Reputation: 19
I have run a Random Forest with tuning and have added the prediction to the Train data which ran perfectly well and had no issues. However when I tried running the random forest model on the Test dataset I get the above error. Any idea as to what could be causing this below is my code. Appreciate any help with this. The Train dataset does have 3500 rows and the Test would have 1500 rows as the dataset is made of 5000 rows.
R code:
####Clearing the global environmnent
rm(list = ls())
##Setting the working directory
setwd("D:/Great Learning/Module 3 -Machine Learning/Project")
##Packages required to be loaded
install.packages("DataExplorer")
install.packages("xlsx")
##install.packages("magrittr")
install.packages("dplyr")
install.packages("tidyverse")
install.packages("mice")
install.packages("NbClust")
##Reading in the dataset
library(xlsx)
LoanModelRaw = read.xlsx("Thera Bank_Personal_Loan_Modelling-dataset- 1.xlsx",sheetName = "Bank_Personal_Loan_Modelling",header = T)
##LoanModelRaw = read.csv("Thera Bank_Personal_Loan_Modelling-dataset-1.csv", sep = ";",header = T)
##Viewing the dataset in R
View(LoanModelRaw)
dim(LoanModelRaw)
colnames(LoanModelRaw)
str(LoanModelRaw)
summary(LoanModelRaw)
nrow(LoanModelRaw)
attach(LoanModelRaw)
#Correcting column names
names(LoanModelRaw)[2] = "AgeInYears"
names(LoanModelRaw)[3] = "ExperienceInYears"
names(LoanModelRaw)[4] = "IncomeInKMonth"
names(LoanModelRaw)[5] = "ZIPCode"
names(LoanModelRaw)[6] = "FamilyMembers"
names(LoanModelRaw)[10] = "PersonalLoan"
names(LoanModelRaw)[11] = "SecuritiesAccount"

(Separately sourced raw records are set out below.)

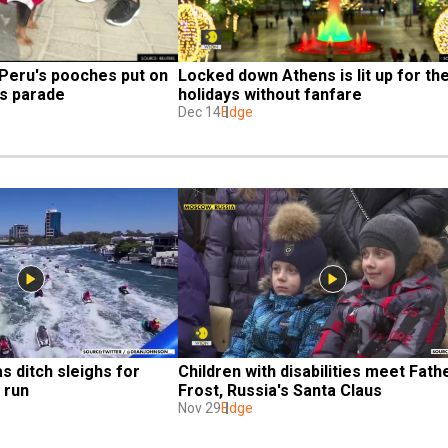
 Peru's pooches put on 
Locked down Athens is lit up for the
s parade
holidays without fanfare
Dec 14
Edge
s ditch sleighs for 
Children with disabilities meet Fathe
y run
Frost, Russia's Santa Claus
Nov 29
Edge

names(LoanModelRaw)[12] = "CDAccount"
colnames(LoanModelRaw)
#############################################################1 EDA of the data#######################################################
library(DataExplorer)
##introduce(LoanModelRaw)
plot_intro(LoanModelRaw)
plot_missing(LoanModelRaw)
##plot_bar(LoanModelRaw)
plot_histogram(LoanModelRaw)
create_report(LoanModelRaw)
?plot_boxplot
#Missing Value Treatment
library(mice)
sum(is.na(LoanModelRaw))
md.pattern(LoanModelRaw)
LoanModelRawImpute = mice(LoanModelRaw, m =5, method = 'pmm', seed = 1000)
LoanModelRawNoNa = complete(LoanModelRawImpute, 3)

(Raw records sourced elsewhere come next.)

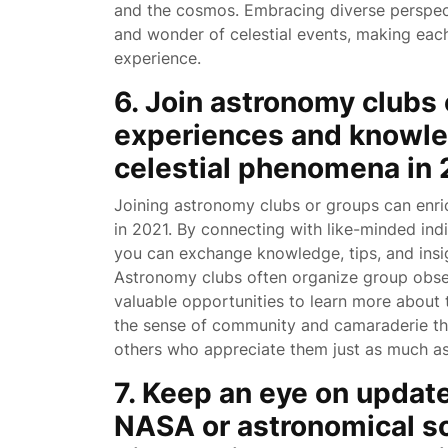
and the cosmos. Embracing diverse perspecti
and wonder of celestial events, making each
experience.
6. Join astronomy clubs 
experiences and knowle
celestial phenomena in 
Joining astronomy clubs or groups can enri
in 2021. By connecting with like-minded indi
you can exchange knowledge, tips, and insi
Astronomy clubs often organize group obse
valuable opportunities to learn more about 
the sense of community and camaraderie t
others who appreciate them just as much a
7. Keep an eye on update
NASA or astronomical so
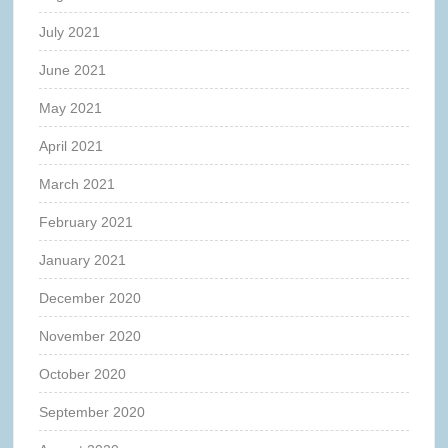
July 2021
June 2021
May 2021
April 2021
March 2021
February 2021
January 2021
December 2020
November 2020
October 2020
September 2020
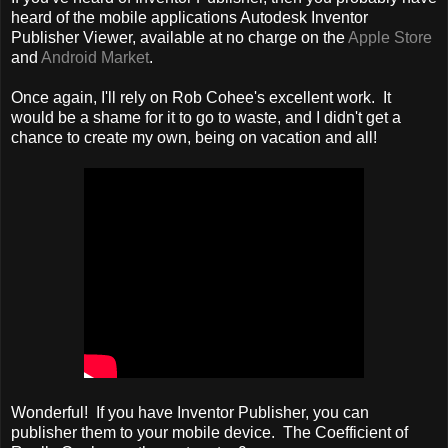
heard of the mobile applications Autodesk Inventor
Publisher Viewer, available at no charge on the
Apple Store
and
Android Market
.
Once again, I'll rely on Rob Cohee's excellent work. It
would be a shame for it to go to waste, and I didn't get a
chance to create my own, being on vacation and all!
Wonderful! If you have Inventor Publisher, you can
publisher them to your mobile device. The Coefficient of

md.pattern(LoanModelRawNoNa)
#Correcting negative experience
LoanModel = abs(LoanModelRawNoNa[2:14])
attach(LoanModel)
#View(LoanModel)
#summary(LoanModel)
#nrow(LoanModel)
################################################################################# LoanModel$Split = sample.split(LoanModel$PersonalLoan, SplitRatio = 0.7) View(LoanModel) LoanModelTrainRaw = subset(LoanModel,LoanModel$Split == TRUE) LoanModelTestRaw = subset(LoanModel,LoanModel$Split == FALSE)

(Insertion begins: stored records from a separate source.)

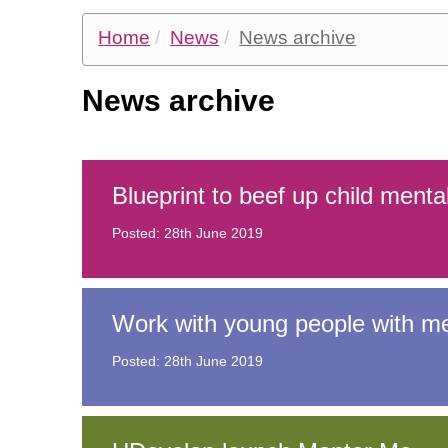
Home
News
News archive
Information for children and
News archive
Information for professionals
Blueprint to beef up child menta
Posted: 28th June 2019
Work with young people with men
Posted: 28th June 2019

#Installing the packages for the running random forest
install.packages("randomForest")
install.packages("dplyr")
library(randomForest)
library(dplyr)
attach(LoanModelTrain)
str(LoanModelTrain)
#Need to exclude the split and move columns
LoanModelTrain = LoanModelTrainRaw[1:13]
LoanModelTest = LoanModelTestRaw[1:13]
LoanModelTrain = LoanModelTrain %>% select(IncomeInKMonth,Mortgage,ZIPCode,CCAvg,everything())
LoanModelTest = LoanModelTest %>% select(IncomeInKMonth,Mortgage,ZIPCode,CCAvg, everything())
head(LoanModelTrain)
head(LoanModelTest)
###Converting the data set to a factor variable in order to be read
#Train
fcol = c(5:13)
LoanModelTrain[,fcol] = lapply(LoanModelTrain[,fcol], factor)
str(LoanModelTrain)
nrow(LoanModelTrain)
#Test
fcol = c(5:13)
LoanModelTest[,fcol] = lapply(LoanModelTest[,fcol], factor)
str(LoanModelTest)
##Running the random forest
seed = 1000
set.seed(seed)
LoanModelTrainRF = randomForest(PersonalLoan ~ ., data = LoanModelTrain, ntree = 501, mtry = 10, nodesize = 10, importance = TRUE, do.trace = TRUE)
print(LoanModelTrainRF)
plot(LoanModelTrainRF)
importance(LoanModelTrainRF)
?randomForest
###Tuning the random Forest
set.seed(seed)
LoanModelTrain = LoanModelTrain %>% select(PersonalLoan,everything())
str(LoanModelTrain)
LoanModelTrainRFTuned = tuneRF(x = LoanModelTrain[,-c(1)],
y = PersonalLoan,
mtryStart = 10,
stepFactor = 1.5,
improve = 0.001,
trace = TRUE,
plot = TRUE,
doBest = TRUE,
importance = TRUE)
###Running refined random forest
LoanModelTrainRefinedRF = randomForest(PersonalLoan ~ ., data = LoanModelTrain, ntree = 95, mtry = 10, nodesize = 10, importance = TRUE, do.trace = TRUE)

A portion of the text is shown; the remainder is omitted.